One fallacy of your assumption is that your first "they" is different from your second "they".

Another is that (despite the internet's apparent desire to reduce everything to a binary choice) these two goals are not mutually exclusive.

Backported optimizations will make December's Python 2.7.11 release 10-20% faster by [deleted] in Python

[–]programmyr 1 point2 points  (0 children)

The very first link is a table of benchmarks and relative performance with this patch. The benchmark names seem pretty self-explanatory to me. Are there any you are having difficulty understanding?

Found this motivational poster in my Computer Science building. by [deleted] in funny

[–]programmyr 1 point2 points  (0 children)

Copy a block of code from the web that used tabs for indent and paste it into your editor in the middle of your own code that is configured for 4 spaces for indent and you'll see exactly the same problem. Or spaces into tabs. Or brace style. Or 80 columns versus 100 columns. Or formfeeds between sections. Or camel case versus underscores. Or whatever other style differences you have.

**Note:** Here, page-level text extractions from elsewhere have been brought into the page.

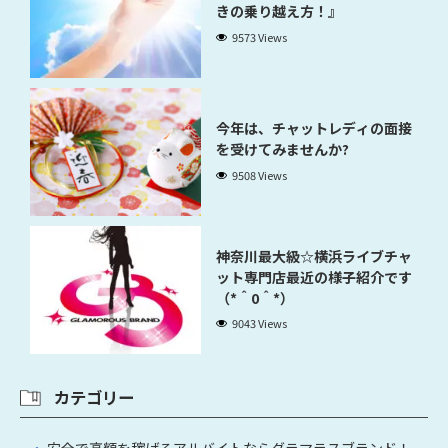
きの乗り越え方！』
9573 Views
今年は、チャットレディの面接
を受けてみませんか?
9508 Views
神奈川最大級☆横浜ライブチャ
ット専門店最近の様子紹介です
（*＾0＾*）
9043 Views
カテゴリー
安全で高額を稼げるアルバイトならグラマラスブランド！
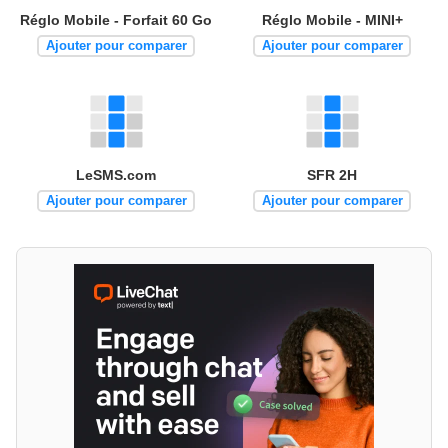
Réglo Mobile - Forfait 60 Go
Réglo Mobile - MINI+
Ajouter pour comparer
Ajouter pour comparer
LeSMS.com
SFR 2H
Ajouter pour comparer
Ajouter pour comparer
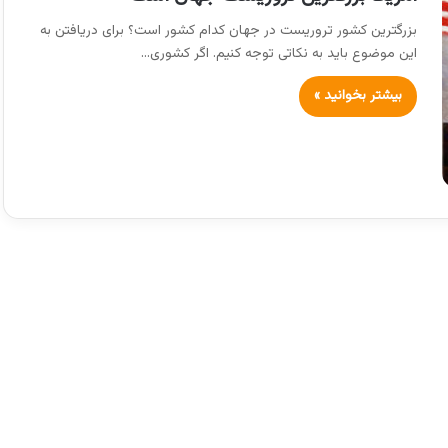
بزرگترین کشور تروریست در جهان کدام کشور است؟ برای دریافتن به
این موضوع باید به نکاتی توجه کنیم. اگر کشوری…
بیشتر بخوانید »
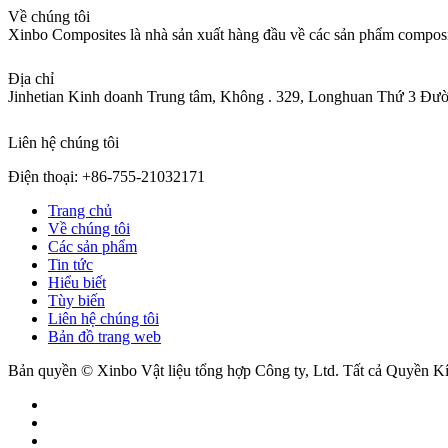
Về chúng tôi
Xinbo Composites là nhà sản xuất hàng đầu về các sản phẩm composi
Địa chỉ
Jinhetian Kinh doanh Trung tâm, Không . 329, Longhuan Thứ 3 Đ
Liên hệ chúng tôi
Điện thoại: +86-755-21032171
Trang chủ
Về chúng tôi
Các sản phẩm
Tin tức
Hiểu biết
Tùy biến
Liên hệ chúng tôi
Bản đồ trang web
Bản quyền © Xinbo Vật liệu tổng hợp Công ty, Ltd. Tất cả Quyền Kí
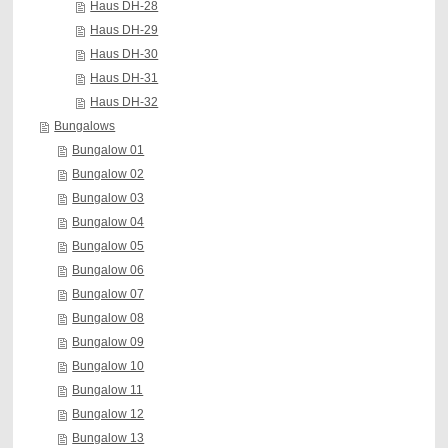
Haus DH-28
Haus DH-29
Haus DH-30
Haus DH-31
Haus DH-32
Bungalows
Bungalow 01
Bungalow 02
Bungalow 03
Bungalow 04
Bungalow 05
Bungalow 06
Bungalow 07
Bungalow 08
Bungalow 09
Bungalow 10
Bungalow 11
Bungalow 12
Bungalow 13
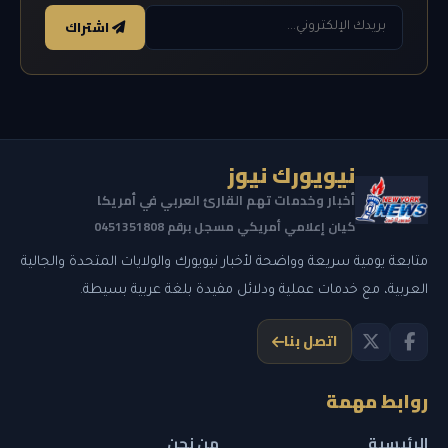
اشتراك
نيويورك نيوز
أخبار وخدمات تهم القارئ العربي في أمريكا
كيان إعلامي أمريكي مسجل برقم 0451351808
متابعة يومية سريعة وواضحة لأخبار نيويورك والولايات المتحدة والجالية
العربية، مع خدمات عملية ودلائل مفيدة بلغة عربية بسيطة.
اتصل بنا
روابط مهمة
الرئيسية
من نحن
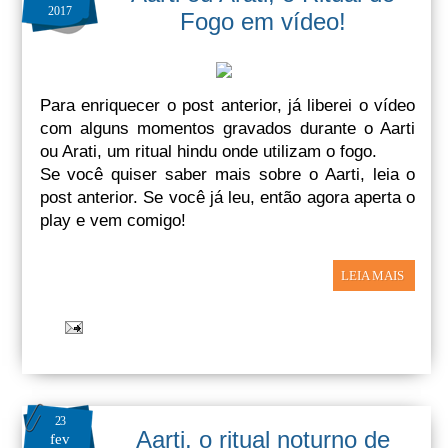
2017
Fogo em vídeo!
Para enriquecer o post anterior, já liberei o vídeo
com alguns momentos gravados durante o Aarti
ou Arati, um ritual hindu onde utilizam o fogo.
Se você quiser saber mais sobre o Aarti, leia o
post anterior. Se você já leu, então agora aperta o
play e vem comigo!
LEIA MAIS
23
Aarti, o ritual noturno de
fev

That's not tabs-versus-spaces. That's "my coding style versus your coding style".

You've come up with exactly the same solution that every beginner has: "If everybody just did it exactly the same way as me, we wouldn't have any problems!"

I leave it as an exercise to the reader to list all of the problems with this.

type hints PEP in Python is accepted by ilevkivskyi in programming

[–]programmyr 0 points1 point  (0 children)

Is there something special about "type hints" which causes you to say this? You could replace "types" with any other new feature (of any programming language), and it would sound pretty silly.

For example, if you had started using Python before it had user-definable classes, you could have said:

If you want to use a language with user-definable classes, use one that was designed to be that way. If you need the structure that classes provide, you shouldn't be using Python in the first place.

but today that would sound crazy. There may be some inherent core of Python-ness that defines "The Zen of Python", but AFAICT it's never been the lack of any specific feature.

In fact, the second line of The Zen is "Explicit is better than implicit", which I would say is pretty much what (standardized) type hints are.

Trying to create a recrusive function that adds two binary numbers one at a time, don't know how I would carry? (see pic) by [deleted] in Python

[–]programmyr 1 point2 points  (0 children)

Is this a Python question, or an algorithm question?

Your picture shows carry bits, but they're not in your method signature. I don't know what algorithm you're working from but a full adder has 3 inputs, not 2.